COLLABORATION REQUIS
1. MATERIEL ET METHODE
2.4. Influence du contexte et de l’objectif de surveillance sur la collaboration mise en œuvre
2.4.1. Typologie des systèmes de surveillance One Health existants
L’ACM a été finalement conduite sur 10 variables parmi les 12 initialement sélectionnées. En
effet, deux variables ont été considérées comme des variables supplémentaires (« nombre de secteurs impliqués dans la coordination » et « nombre de domaines sous surveillance ») car elles étaient
fortement corrélées avec d’autres variables (respectivement « type de secteurs » en charge de la
coordination et « type de domaines sous surveillance »).
Les variables participant le plus à la variance entre individus sont : « danger sous surveillance », « finalité du système de surveillance » et « types de secteurs en charge de la coordination ». Les deux valeurs extrêmes sur le premier axe sont « antibiorésistance » et « maladies vectorielles » pour la variable « danger sous surveillance », « amélioration des connaissances » et « apporter une réponse rapide pour maîtriser le risque » pour la variable «finalité », « coordination monosectorielle par le secteur de santé humaine » et « coordination multisectorielle impliquant la santé humaine et la sécurité sanitaire des aliments » pour la variable « types de secteurs en charge de la coordination ».
La figure 5 fournit une représentation des valeurs des variables sur les deux premiers axes, où sont identifiées par un cercle les deux valeurs extrêmes pour les trois variables qui participent le plus à la variance entre individus.
La CHA appliquée sur les résultats de l’ACM démontre clairement l’existence de quatre clusters par rapport aux trois premiers axes. Le tableau 4 donne la composition des quatre clusters ainsi que les variables et leurs valeurs respectives caractérisant chaque cluster.
Le premier cluster couvre 90 % des systèmes qui surveillent des maladies vectorielles. Ils ont généralement pour objectif de détecter précocement les cas positifs afin d’apporter une réponse rapide pour maîtriser le risque (90 %). Leur coordination est le plus souvent assurée par une seule institution, appartenant dans la majorité des cas au secteur de la santé humaine (70 %) même si des
collaborations sont mises en œuvre avec les autres secteurs pour les activités de surveillance (échange
de données, analyse et interprétation des données).

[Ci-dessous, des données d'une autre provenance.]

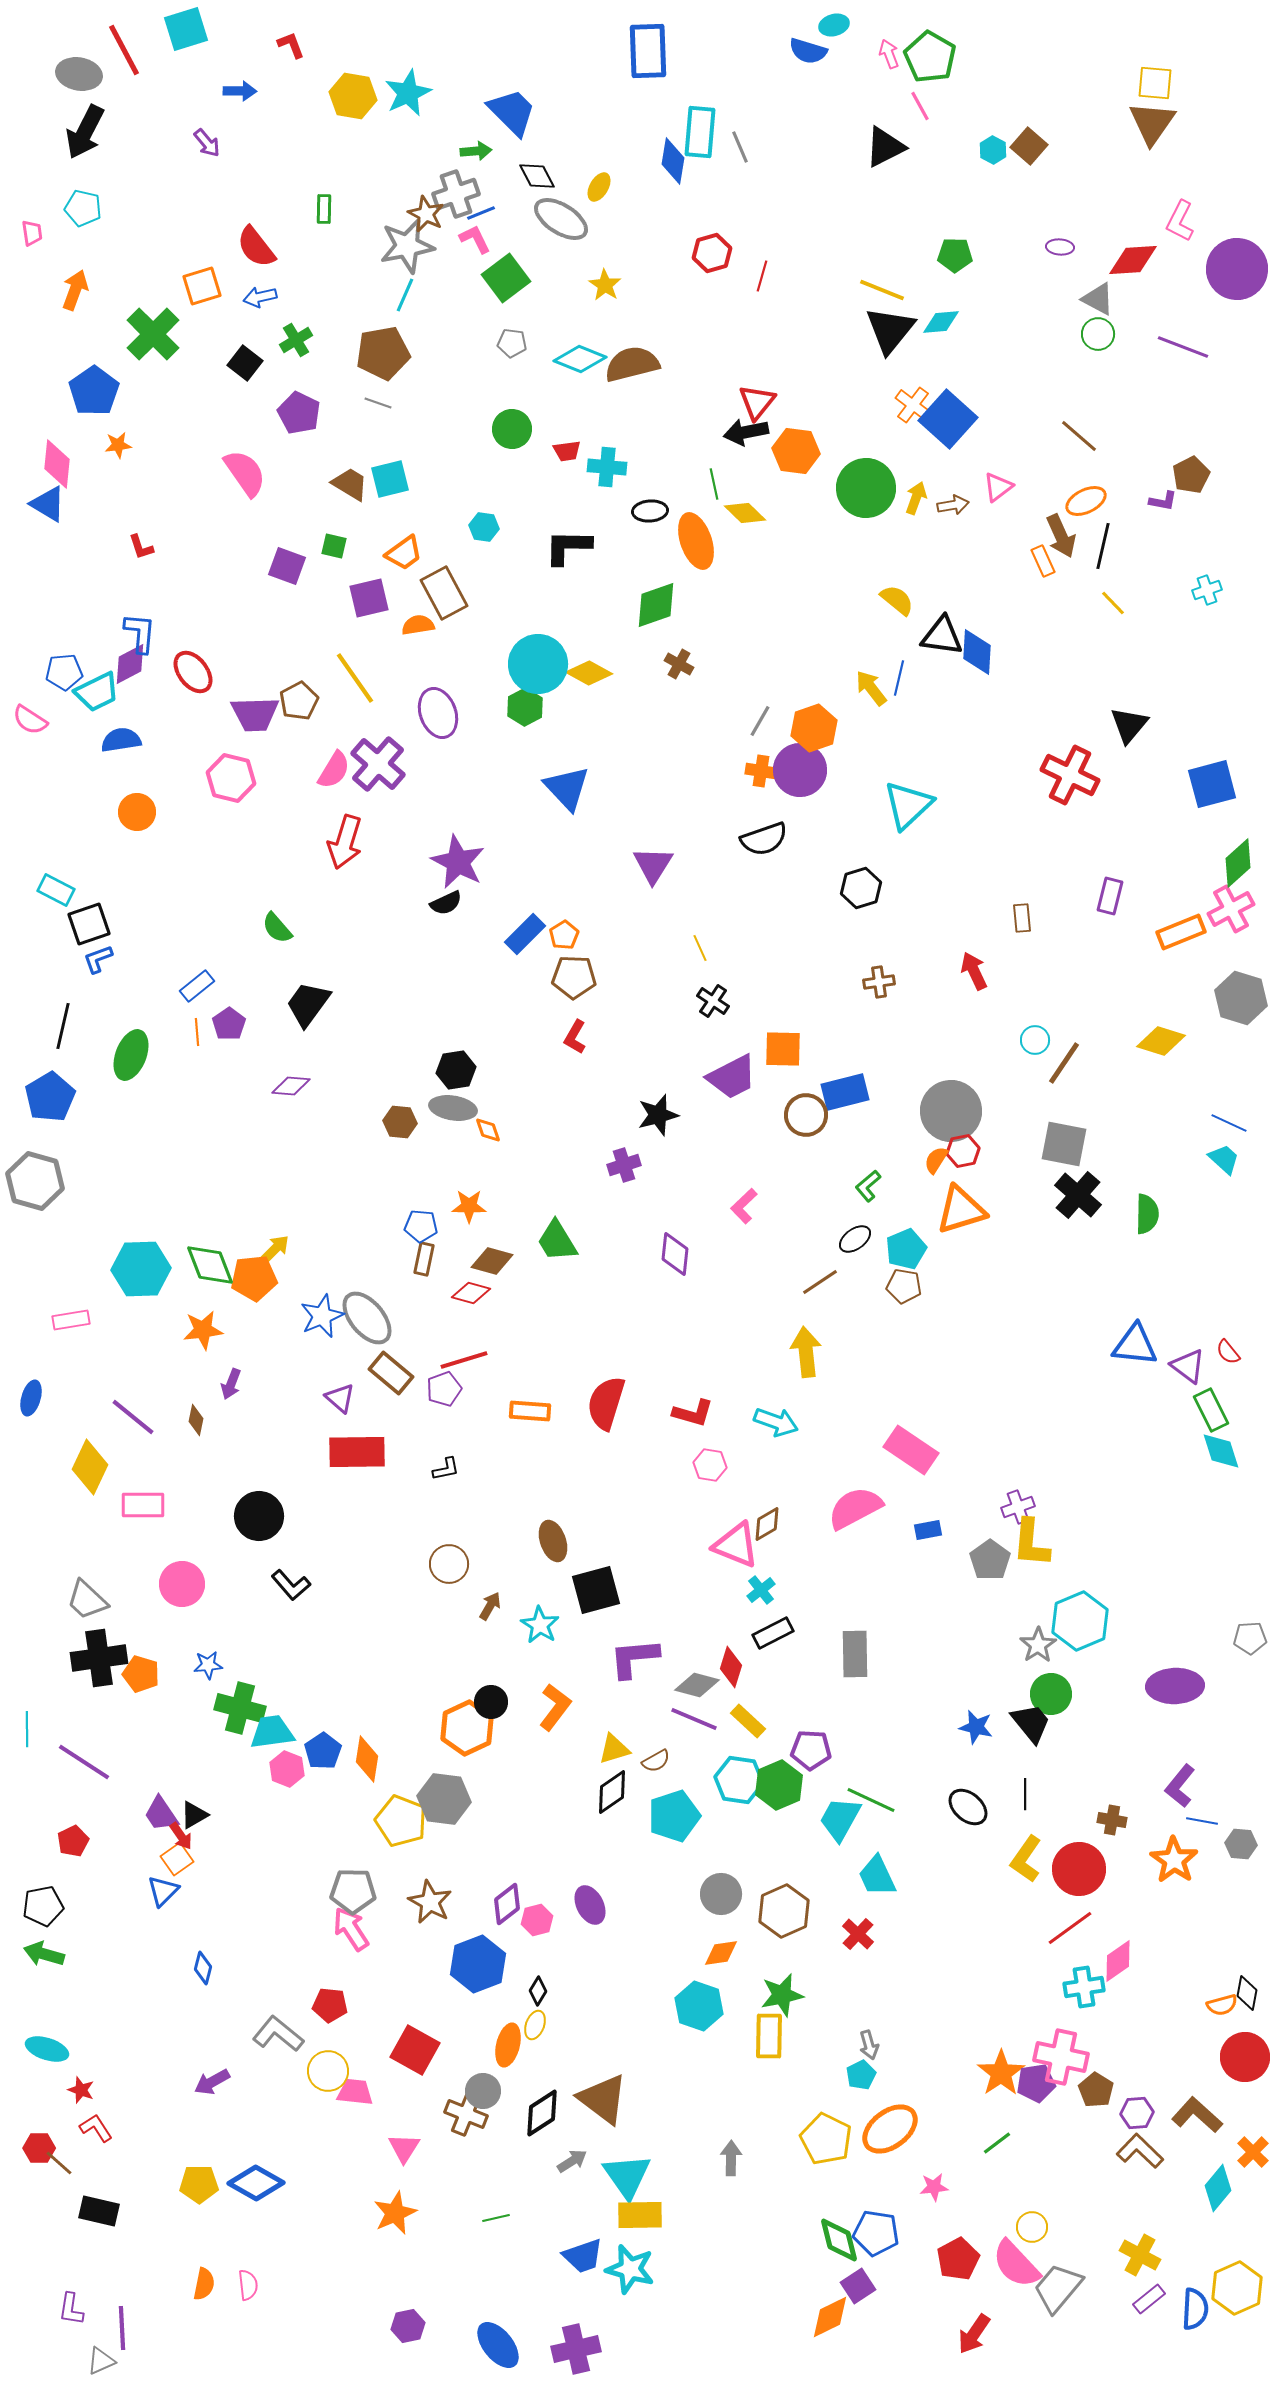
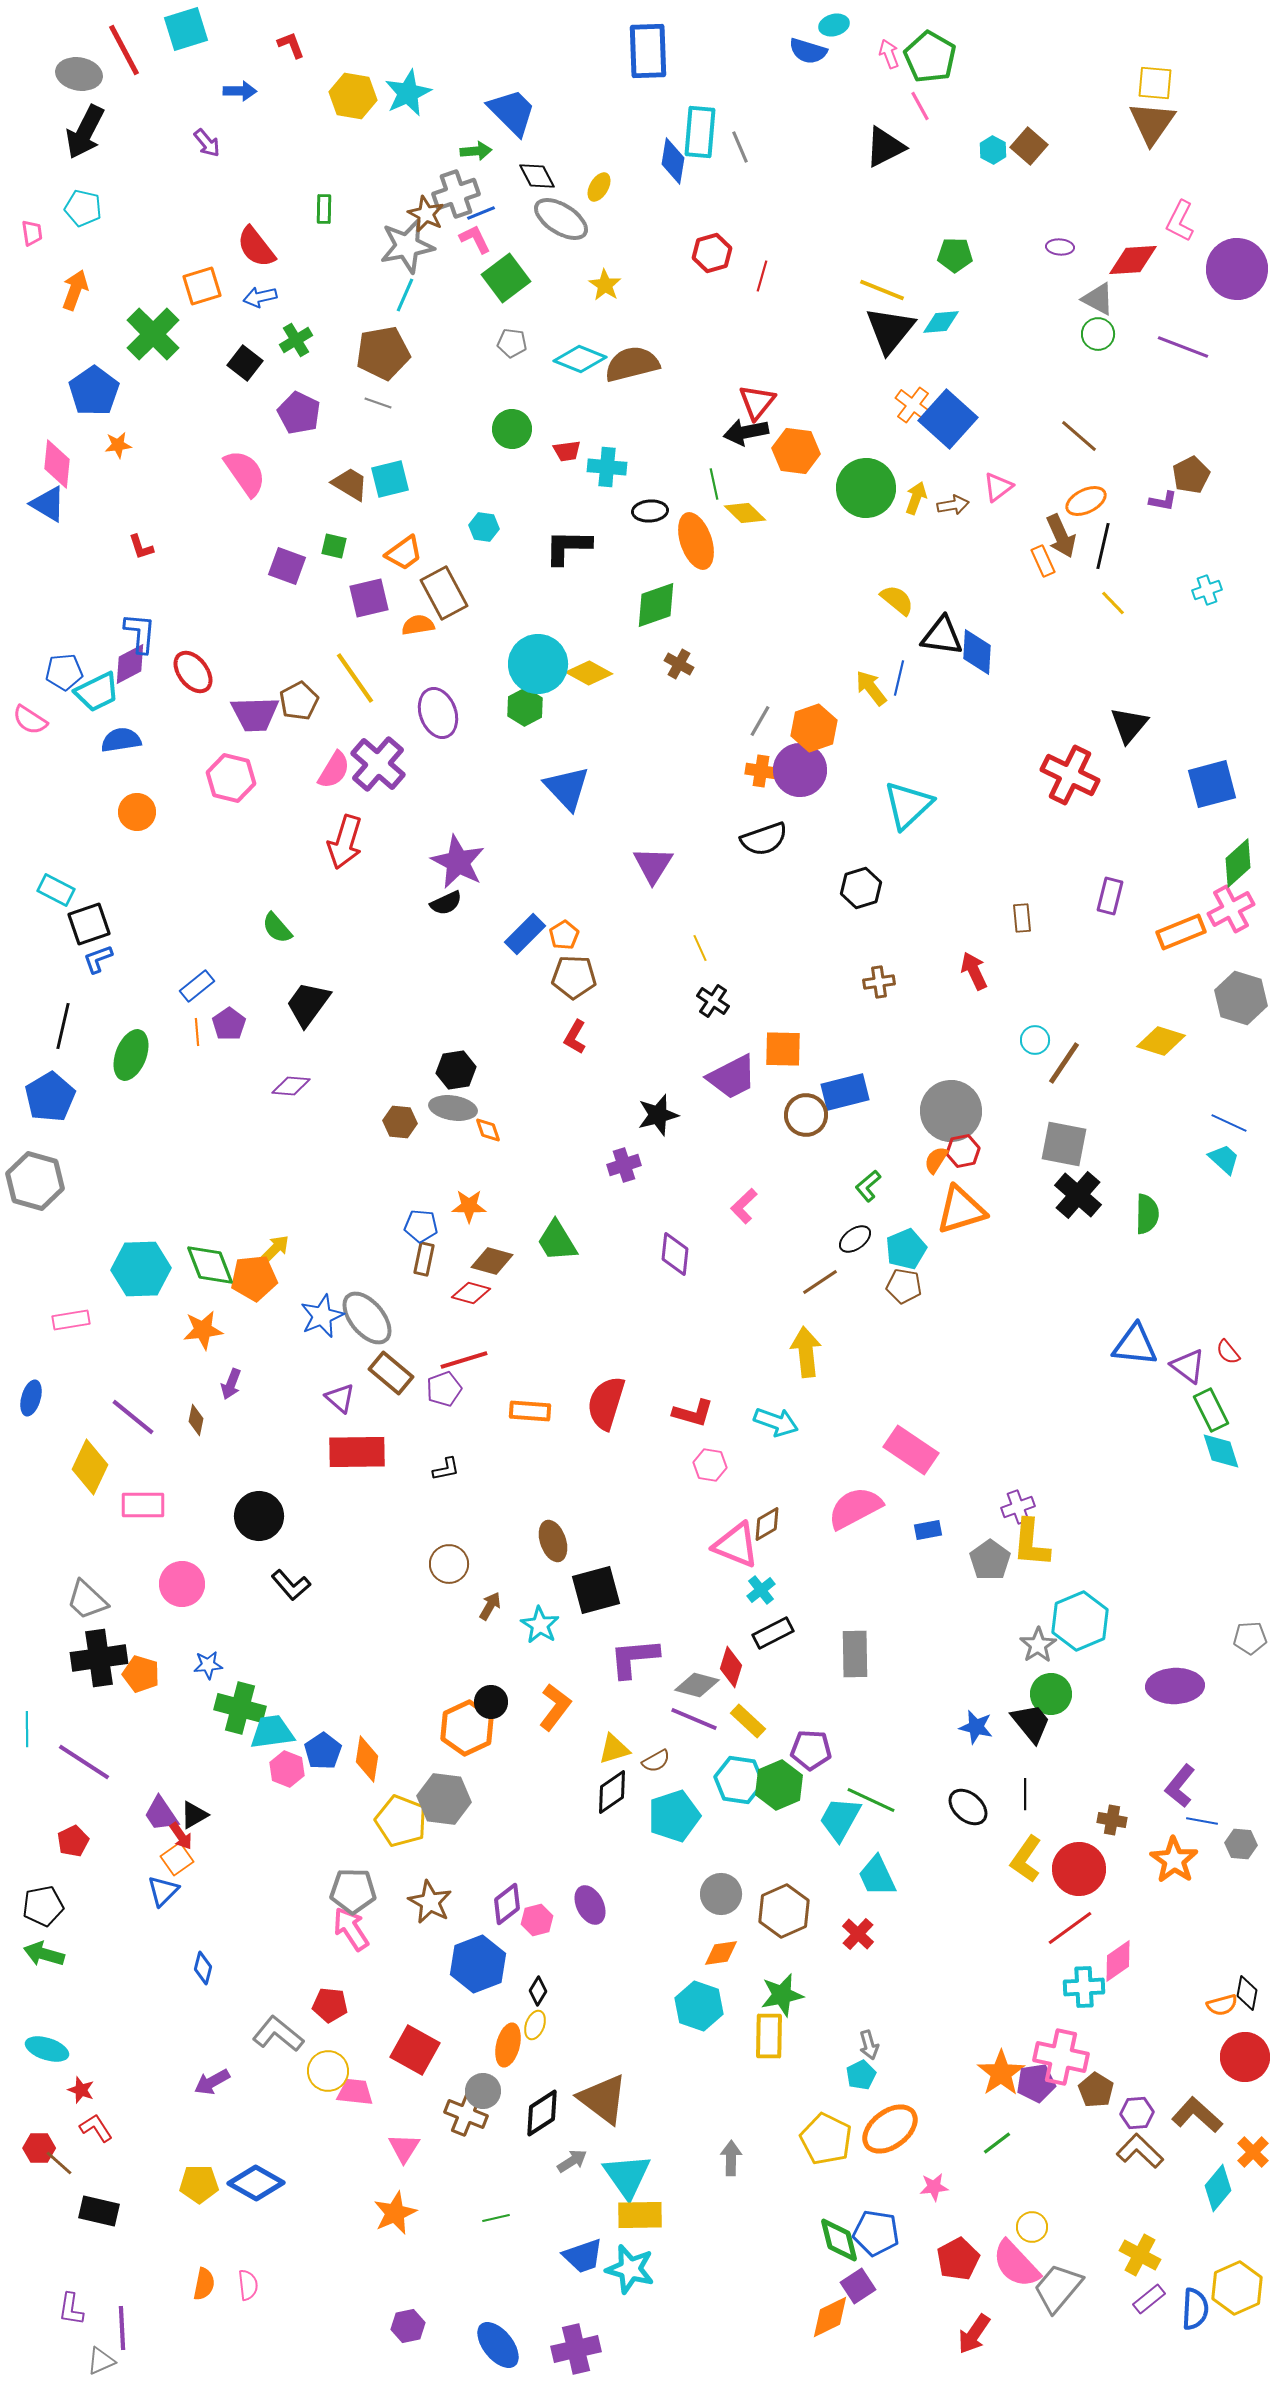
cyan cross at (1084, 1987): rotated 6 degrees clockwise
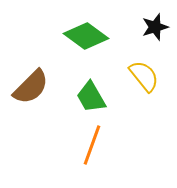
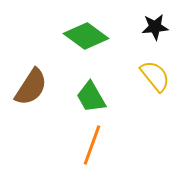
black star: rotated 12 degrees clockwise
yellow semicircle: moved 11 px right
brown semicircle: rotated 12 degrees counterclockwise
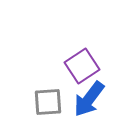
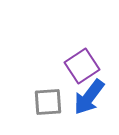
blue arrow: moved 2 px up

Le second cluster n’inclut que des systèmes qui surveillent des maladies zoonotiques avec pour objectif principal de détecter précocement des cas positifs (88 %). Pour 75 % d’entre eux, ils sont coordonnés par le secteur de la santé humaine, qui collabore avec les autres secteurs en charge de la santé animale, de la sécurité sanitaire des aliments et de l’environnement pour la réalisation des activités de surveillance. Tous les systèmes dont la finalité est l’évaluation rapide des risques appartiennent à ce cluster. Tous les systèmes appartenant à ce cluster démontrent au moins des efforts collaboratifs en termes d’échange de données.
Le troisième cluster consiste en des systèmes de surveillance composés de dispositifs sectoriels coordonnés indépendamment par les secteurs humain et animal. Tandis que les dangers surveillés et leur finalité sont divers, la plupart d’entre eux (90 %) ont instauré des efforts collaboratifs en matière d’échange de données.
Le quatrième cluster est composé de systèmes surveillant l’antibiorésistance et les maladies d’origine alimentaire. Ces systèmes ont pour objectif de détecter des cas et suivre les tendances de
ces détections afin d’améliorer la connaissance et de fournir des données aux projets de recherche.
Le schéma de collaboration varie beaucoup d’un système à l’autre mais il existe toujours des collaborations entre les secteurs de la santé humaine, animale et la sécurité sanitaire des aliments lors
de la réalisation des activités de surveillance, notamment en termes d’analyse conjointe ou de comparaison des données.
Une représentation graphique des quatre clusters est disponible dans l’annexe 4.
Figure 5. Représentation des valeurs des 12 variables caractérisant les systèmes de surveillance One Health existants sur les deux premiers axes de l’analyse de correspondance multiple (sont entourées les valeurs extrêmes pour les trois variables les plus représentatives de la variance).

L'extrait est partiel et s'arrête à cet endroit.